Sorti dans nos salles françaises le 8 mars 2023, “Women Talking” était l’un des nombreux films en lice pour les Oscars. Réalisé par Sarah Polley, le casting est quasi exclusivement féminin, et aborde de lourds sujets sans détours.
[TW: violences sexuelles]
Entre pièce de théâtre et essai philosophique se situe le long-métrage de Sarah Polley, “Women Talking”, adapté du livre de Miriam Toews. Pendant une heure et quarante-quatre minutes, un drame se déroule entre les murs d’une grange. Dix femmes se rassemblent pour une longue discussion sur leur sort, en réaction à une série de viols perpétrés par de nombreux hommes de la colonie.

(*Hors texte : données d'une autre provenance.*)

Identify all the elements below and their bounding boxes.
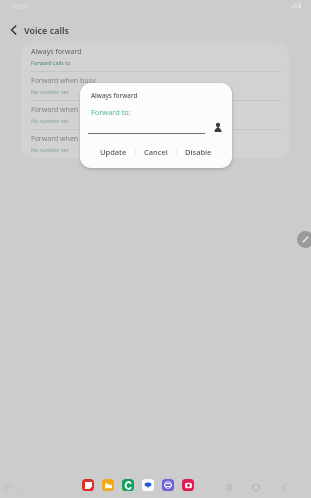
staticText: Forward calls to	[31, 59, 71, 66]
staticText: Always forward	[31, 47, 82, 57]
staticText: 10:00	[11, 2, 28, 11]
button[interactable]: Choose contact	[211, 120, 225, 134]
button[interactable]: Phone	[122, 479, 134, 491]
staticText: No number set	[31, 117, 69, 124]
staticText: Cancel	[144, 147, 168, 157]
button[interactable]: My Files	[102, 479, 114, 491]
staticText: Always forward	[91, 91, 138, 100]
staticText: No number set	[31, 88, 69, 95]
button[interactable]: Back	[278, 481, 290, 493]
button[interactable]: Cancel	[136, 144, 176, 160]
button[interactable]: Always forward	[21, 43, 289, 71]
button[interactable]: Forward when busy	[21, 72, 289, 100]
staticText: Forward when unanswered	[31, 105, 121, 115]
button[interactable]: Notes	[82, 479, 94, 491]
staticText: Forward to:	[91, 107, 131, 117]
button[interactable]: Forward when unreachable	[21, 130, 289, 158]
button[interactable]: Recent apps	[223, 481, 235, 493]
staticText: Voice calls	[24, 24, 70, 36]
button[interactable]: Internet	[162, 479, 174, 491]
staticText: No number set	[31, 146, 69, 153]
button[interactable]: Disable	[177, 144, 220, 160]
staticText: Disable	[185, 147, 212, 157]
staticText: Update	[100, 147, 127, 157]
button[interactable]: Update	[92, 144, 135, 160]
button[interactable]: Forward when unanswered	[21, 101, 289, 129]
button[interactable]: Edit	[297, 231, 311, 248]
staticText: Forward when unreachable	[31, 134, 121, 144]
button[interactable]: Camera	[182, 479, 194, 491]
button[interactable]: Recents panel	[1, 482, 13, 494]
button[interactable]: Home	[250, 481, 262, 493]
staticText: Forward when busy	[31, 76, 96, 86]
button[interactable]: Messages	[142, 479, 154, 491]
button[interactable]: Navigate up	[4, 21, 22, 39]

La chose la plus frappante concernant ce film est la sporadicité de marqueurs temporels, plongeant le spectateur dans le flou quant à la période dans laquelle se déroule cette histoire. Les personnages évoluant dans une colonie mennonite (soit une communauté religieuse isolée, vivant loin des villes et de la technologie), il n’y a rien qui puisse nous aiguiller sur la question. Quelques réponses sont cependant apportées, via la mention d’antibiotiques ou, plus tard, le passage d’une voiture pour le recensement de l’année 2010.
Quant au lieu de résidence de nos personnages, il est difficile de deviner où se trouve cette colonie – bien que l’on suppose quelque part en Amérique du Nord, dû aux accents.
Salome (Claire Foy) tenant dans ses bras sa fille Miep, et Ona (Rooney Mara).
De plus, le ton du film ressemble bien plus à celui d’une pièce de théâtre. La majeure partie de l’action se passe dans la grange, au milieu de la colonie; autour, des champs à perte de vue. La simplicité des paysages et des costumes permet de mettre l’emphase sur ce qui est dit, plutôt que ce qui est montré. D’ailleurs, on ne montre pas grand-chose: le peu d’images fortes sont brèves, mais impactantes.
Quant aux agressions commises, elles sont aussi violentes que furtives.
Les violeurs se glissent dans les maisons en pleine nuit, utilisent du tranquillisant pour vaches afin de plonger leurs victimes dans un profond sommeil, et ne laissent que des bleus derrière eux. Certaines sont tombées enceintes suite à cela – comme le personnage d’Ona, interprété par Rooney Mara.
Petit à petit, l’intrigue révèle que les hommes ne s’arrêtent pas aux jeunes femmes, mais s’attaquent aussi aux enfants. Miep n’a que 4 ans et sa mère, Salome, a dû se rendre en secret dans la ville la plus proche pour se procurer des antibiotiques.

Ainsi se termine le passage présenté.